David Ashford is a poet, cultural historian, publisher and professor of English Literature. His research specialisms include Modernism, philosophy and cultural geography.

He is the author of a cultural geography on the London Underground (Liverpool University Press, 2013), which explores the role that writers, artists and architects have played in the development of new types of urban space in London from the nineteenth to the twenty-first century.
His second book was Autarchies: The Invention of Selfishness (Bloomsbury, 2017), a reception history which traced the influence of egoist philosopher Max Stirner on Modernist writers and artists in France, Russia, the United States and United Kingdom in the years running up to WWI.

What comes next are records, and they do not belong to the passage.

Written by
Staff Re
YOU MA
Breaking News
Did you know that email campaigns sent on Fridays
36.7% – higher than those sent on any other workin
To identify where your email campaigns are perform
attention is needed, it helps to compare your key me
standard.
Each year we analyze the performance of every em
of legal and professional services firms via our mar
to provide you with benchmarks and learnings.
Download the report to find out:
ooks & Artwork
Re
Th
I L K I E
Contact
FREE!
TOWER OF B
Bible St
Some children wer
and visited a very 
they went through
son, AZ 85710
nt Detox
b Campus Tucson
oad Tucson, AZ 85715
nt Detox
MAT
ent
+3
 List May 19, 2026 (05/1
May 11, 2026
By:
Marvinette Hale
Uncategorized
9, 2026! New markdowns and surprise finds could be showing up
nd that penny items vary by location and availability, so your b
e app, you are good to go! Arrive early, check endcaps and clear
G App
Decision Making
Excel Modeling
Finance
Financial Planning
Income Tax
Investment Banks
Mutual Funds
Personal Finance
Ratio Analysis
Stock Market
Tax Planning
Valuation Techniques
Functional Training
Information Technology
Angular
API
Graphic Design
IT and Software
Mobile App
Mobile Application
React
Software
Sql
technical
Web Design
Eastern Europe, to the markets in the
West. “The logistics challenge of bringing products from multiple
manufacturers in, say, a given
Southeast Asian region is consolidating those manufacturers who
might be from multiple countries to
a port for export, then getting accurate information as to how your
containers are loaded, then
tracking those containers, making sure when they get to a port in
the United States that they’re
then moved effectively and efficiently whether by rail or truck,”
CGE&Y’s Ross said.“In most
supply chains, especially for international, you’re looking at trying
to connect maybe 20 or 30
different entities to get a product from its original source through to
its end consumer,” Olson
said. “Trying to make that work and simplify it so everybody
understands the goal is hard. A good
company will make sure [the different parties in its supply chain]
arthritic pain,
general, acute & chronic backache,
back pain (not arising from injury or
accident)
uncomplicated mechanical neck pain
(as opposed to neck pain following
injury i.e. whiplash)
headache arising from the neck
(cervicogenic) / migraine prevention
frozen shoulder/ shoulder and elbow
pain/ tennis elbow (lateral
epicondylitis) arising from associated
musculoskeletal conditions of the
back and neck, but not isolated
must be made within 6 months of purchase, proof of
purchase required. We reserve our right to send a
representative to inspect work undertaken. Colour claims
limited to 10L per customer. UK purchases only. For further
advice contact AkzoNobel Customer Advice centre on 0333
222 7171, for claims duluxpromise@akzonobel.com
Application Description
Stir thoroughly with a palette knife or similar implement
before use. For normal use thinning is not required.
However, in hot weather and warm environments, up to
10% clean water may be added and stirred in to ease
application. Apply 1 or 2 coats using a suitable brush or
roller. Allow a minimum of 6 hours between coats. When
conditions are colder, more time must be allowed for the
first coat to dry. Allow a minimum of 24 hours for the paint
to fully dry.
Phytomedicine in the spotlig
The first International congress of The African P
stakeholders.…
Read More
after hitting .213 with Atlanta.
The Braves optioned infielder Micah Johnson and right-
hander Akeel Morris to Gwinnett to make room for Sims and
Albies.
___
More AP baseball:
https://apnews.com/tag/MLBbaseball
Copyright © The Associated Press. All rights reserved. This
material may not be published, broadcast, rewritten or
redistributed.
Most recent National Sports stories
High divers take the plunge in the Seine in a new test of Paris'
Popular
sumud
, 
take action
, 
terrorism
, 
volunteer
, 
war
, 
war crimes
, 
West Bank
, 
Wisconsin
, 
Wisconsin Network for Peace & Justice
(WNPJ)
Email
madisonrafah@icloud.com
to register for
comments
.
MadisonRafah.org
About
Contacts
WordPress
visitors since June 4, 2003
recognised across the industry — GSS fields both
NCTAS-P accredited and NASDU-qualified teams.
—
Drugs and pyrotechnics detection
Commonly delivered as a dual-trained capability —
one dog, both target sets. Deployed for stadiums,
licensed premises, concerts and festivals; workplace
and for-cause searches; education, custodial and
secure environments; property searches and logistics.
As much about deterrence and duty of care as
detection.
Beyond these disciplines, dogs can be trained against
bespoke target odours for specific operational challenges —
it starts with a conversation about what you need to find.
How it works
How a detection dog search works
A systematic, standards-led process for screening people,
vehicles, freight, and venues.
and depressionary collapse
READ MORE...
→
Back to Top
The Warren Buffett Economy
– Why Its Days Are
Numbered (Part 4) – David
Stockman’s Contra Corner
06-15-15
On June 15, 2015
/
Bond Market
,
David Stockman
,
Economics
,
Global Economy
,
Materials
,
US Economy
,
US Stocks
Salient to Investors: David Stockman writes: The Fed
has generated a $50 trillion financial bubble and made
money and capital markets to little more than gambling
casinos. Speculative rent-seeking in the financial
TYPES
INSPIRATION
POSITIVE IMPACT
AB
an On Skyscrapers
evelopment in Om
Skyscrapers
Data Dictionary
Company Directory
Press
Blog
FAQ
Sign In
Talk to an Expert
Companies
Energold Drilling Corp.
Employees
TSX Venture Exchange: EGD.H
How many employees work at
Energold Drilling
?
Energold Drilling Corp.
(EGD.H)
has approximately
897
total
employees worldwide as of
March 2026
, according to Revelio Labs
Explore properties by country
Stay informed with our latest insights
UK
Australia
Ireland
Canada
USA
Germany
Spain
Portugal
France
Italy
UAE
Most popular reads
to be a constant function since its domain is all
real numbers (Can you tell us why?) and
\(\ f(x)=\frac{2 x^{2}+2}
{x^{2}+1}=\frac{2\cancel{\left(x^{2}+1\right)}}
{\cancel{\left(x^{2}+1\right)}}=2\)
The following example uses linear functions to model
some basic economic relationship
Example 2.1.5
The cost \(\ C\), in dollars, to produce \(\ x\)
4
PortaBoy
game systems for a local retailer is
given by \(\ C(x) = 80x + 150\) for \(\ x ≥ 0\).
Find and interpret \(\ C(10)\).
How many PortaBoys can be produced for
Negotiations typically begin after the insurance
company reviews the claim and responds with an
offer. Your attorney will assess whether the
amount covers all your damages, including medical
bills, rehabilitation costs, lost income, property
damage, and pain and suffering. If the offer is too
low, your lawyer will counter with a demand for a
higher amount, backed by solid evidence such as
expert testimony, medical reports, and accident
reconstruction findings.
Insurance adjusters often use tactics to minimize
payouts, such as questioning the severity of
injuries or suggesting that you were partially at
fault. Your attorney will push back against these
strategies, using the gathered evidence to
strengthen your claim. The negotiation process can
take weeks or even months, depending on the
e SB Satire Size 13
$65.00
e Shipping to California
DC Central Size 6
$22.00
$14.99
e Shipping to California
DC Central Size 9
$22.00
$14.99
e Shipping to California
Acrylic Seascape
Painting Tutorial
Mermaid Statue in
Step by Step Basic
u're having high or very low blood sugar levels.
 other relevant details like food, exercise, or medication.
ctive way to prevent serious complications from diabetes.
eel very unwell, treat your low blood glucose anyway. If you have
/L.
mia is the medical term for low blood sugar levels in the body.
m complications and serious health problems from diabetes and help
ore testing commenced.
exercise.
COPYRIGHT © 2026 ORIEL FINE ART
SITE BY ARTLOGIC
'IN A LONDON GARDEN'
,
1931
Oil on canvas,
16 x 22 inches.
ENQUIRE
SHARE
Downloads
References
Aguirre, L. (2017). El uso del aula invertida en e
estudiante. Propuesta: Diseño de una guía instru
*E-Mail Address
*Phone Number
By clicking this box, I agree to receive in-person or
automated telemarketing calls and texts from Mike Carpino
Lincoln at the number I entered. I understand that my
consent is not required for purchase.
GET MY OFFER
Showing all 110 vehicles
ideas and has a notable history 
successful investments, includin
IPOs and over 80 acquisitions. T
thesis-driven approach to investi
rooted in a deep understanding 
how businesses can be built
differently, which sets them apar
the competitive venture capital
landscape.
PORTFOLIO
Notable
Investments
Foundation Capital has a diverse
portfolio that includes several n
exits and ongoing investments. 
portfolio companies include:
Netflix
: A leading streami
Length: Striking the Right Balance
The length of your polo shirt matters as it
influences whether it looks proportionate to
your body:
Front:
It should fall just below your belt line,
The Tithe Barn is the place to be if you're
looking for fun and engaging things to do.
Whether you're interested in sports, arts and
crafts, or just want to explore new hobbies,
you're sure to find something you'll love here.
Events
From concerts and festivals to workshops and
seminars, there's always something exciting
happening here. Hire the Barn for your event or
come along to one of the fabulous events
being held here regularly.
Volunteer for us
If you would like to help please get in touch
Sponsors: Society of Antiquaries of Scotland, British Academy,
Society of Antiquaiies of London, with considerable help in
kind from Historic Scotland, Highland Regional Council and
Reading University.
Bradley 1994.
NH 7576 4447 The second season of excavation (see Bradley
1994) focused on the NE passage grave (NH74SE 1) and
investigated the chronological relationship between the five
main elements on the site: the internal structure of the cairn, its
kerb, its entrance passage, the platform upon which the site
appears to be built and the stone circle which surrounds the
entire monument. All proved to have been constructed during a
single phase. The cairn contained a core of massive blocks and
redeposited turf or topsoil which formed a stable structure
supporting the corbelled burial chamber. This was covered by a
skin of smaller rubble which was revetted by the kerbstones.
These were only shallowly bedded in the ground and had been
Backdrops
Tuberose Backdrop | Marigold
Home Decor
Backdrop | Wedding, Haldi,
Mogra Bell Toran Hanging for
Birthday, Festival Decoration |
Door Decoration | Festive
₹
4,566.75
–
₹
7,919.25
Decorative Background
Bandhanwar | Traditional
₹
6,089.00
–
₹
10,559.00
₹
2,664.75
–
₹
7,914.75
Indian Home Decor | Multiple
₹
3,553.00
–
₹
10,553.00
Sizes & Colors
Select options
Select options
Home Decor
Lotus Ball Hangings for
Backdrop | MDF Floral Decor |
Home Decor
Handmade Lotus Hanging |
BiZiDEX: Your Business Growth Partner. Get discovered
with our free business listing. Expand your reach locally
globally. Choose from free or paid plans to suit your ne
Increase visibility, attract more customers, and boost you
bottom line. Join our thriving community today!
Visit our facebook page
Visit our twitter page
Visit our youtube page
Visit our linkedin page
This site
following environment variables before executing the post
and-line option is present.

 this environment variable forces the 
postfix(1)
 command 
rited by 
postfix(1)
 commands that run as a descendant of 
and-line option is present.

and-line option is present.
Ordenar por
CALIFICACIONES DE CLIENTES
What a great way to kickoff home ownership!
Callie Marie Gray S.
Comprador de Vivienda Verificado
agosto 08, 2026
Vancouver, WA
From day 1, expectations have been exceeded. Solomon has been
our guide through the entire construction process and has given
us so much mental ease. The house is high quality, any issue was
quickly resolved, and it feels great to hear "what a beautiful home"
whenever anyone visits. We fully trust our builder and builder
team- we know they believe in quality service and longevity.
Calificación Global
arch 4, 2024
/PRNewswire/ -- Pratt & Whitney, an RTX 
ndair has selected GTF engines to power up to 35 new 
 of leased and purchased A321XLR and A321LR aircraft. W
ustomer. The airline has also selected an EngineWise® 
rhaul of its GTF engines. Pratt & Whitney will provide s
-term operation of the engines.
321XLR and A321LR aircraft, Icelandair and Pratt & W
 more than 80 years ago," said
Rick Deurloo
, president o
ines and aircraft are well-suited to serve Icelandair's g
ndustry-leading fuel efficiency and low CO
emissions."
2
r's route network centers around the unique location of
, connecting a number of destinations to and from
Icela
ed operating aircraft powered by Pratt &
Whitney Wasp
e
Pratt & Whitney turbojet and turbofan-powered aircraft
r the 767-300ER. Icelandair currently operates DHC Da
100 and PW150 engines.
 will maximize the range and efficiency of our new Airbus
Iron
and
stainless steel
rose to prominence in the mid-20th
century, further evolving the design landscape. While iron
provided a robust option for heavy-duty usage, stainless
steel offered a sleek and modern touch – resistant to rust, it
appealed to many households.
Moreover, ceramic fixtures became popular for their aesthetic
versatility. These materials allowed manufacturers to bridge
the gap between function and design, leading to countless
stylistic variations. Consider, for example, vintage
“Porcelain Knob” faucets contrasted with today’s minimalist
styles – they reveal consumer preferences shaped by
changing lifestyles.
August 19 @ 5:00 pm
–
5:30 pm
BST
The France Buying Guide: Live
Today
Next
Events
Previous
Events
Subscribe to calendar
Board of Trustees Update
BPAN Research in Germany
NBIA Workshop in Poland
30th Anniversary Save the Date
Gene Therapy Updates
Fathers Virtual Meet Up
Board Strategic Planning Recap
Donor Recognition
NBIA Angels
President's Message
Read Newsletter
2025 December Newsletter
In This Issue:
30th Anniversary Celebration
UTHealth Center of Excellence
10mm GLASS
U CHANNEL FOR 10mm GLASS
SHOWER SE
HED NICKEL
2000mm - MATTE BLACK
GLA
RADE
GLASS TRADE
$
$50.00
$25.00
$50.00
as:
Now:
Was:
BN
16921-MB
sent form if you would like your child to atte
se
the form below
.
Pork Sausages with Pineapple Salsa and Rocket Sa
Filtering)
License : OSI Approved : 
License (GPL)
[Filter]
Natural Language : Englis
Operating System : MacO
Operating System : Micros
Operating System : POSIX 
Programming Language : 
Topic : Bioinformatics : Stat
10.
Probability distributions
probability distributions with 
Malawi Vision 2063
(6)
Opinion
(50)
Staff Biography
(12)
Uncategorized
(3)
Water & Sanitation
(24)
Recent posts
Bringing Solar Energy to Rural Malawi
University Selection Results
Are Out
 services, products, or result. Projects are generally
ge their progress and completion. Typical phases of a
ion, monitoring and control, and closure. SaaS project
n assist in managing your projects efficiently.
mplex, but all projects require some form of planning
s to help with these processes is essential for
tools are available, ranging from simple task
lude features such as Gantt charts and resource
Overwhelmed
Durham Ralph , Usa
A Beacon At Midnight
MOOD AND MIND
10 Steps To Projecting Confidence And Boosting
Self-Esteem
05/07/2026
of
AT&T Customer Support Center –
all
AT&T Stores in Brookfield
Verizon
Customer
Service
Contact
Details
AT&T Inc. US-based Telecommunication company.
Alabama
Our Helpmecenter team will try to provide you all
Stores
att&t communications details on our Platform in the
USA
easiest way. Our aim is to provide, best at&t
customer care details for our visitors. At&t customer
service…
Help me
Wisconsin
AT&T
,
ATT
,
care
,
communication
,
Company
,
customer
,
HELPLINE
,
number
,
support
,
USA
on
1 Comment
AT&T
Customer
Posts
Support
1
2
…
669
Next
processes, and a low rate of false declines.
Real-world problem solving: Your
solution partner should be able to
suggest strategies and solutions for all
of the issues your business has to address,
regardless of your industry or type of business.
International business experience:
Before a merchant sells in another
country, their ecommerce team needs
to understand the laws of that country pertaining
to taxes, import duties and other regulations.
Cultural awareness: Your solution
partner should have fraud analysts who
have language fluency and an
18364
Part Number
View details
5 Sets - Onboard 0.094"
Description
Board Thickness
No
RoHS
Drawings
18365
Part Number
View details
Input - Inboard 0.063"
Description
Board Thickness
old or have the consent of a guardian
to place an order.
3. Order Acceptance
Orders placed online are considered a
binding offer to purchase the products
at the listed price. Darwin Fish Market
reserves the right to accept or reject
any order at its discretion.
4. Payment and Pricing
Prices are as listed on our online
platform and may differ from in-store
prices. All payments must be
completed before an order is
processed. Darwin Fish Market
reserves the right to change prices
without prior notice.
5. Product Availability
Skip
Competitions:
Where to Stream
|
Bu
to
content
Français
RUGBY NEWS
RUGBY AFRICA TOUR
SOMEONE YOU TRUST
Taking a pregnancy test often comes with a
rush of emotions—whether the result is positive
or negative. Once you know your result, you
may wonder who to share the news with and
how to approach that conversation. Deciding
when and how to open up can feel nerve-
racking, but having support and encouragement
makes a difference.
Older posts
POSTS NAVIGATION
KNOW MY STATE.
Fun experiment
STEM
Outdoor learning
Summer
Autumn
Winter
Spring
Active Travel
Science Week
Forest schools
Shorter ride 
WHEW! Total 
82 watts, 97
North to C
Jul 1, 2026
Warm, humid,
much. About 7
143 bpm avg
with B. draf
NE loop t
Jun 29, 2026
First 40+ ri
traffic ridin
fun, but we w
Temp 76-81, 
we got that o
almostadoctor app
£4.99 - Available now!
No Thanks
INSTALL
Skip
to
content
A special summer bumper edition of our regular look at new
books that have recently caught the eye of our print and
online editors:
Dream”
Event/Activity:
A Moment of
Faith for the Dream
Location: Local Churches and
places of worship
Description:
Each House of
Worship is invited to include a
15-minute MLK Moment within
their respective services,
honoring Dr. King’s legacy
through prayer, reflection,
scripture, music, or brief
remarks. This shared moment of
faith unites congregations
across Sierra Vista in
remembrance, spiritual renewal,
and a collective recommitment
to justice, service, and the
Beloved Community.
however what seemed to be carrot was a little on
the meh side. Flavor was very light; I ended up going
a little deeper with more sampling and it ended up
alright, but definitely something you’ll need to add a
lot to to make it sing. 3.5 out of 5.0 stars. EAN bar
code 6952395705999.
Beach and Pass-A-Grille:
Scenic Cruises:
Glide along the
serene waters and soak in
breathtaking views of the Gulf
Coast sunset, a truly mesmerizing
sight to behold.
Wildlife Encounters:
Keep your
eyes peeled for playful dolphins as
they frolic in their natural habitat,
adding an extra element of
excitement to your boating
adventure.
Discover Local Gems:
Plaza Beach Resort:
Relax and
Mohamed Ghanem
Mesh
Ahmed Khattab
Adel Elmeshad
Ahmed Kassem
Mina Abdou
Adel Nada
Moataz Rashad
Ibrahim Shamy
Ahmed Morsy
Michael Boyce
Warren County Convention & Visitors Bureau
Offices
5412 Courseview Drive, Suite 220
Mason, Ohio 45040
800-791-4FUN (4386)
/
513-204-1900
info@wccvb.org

A third monograph – A Book of Monsters: Promethean Horror in Modern Literature and Culture – was published in summer 2024, which expands upon material that has appeared in journals as the essays “Gorillas in the House of Light” (Cambridge Quarterly: 2011), “Architects of the Occult” (Literary London: 2014), “The Mechanical Turk” (Cambridge Quarterly: 2017), and “Orc-Talk” (JFA: 2018).
David is also a published poet with three short collections published by innovative small-press poetry-publisher Veer: Xaragmata (2013), Orcs!!! (2015), and Sedition Machines (2017). John Company, an experiment in Modernist open-field poetics (on the British East India Company) was published by Pamenar Press in 2021.
David is editor-in-chief at the poetry small-press Contraband, which has published some of the most significant writers of the British Poetry Revival. He currently teaches English Literature at the University of Groningen.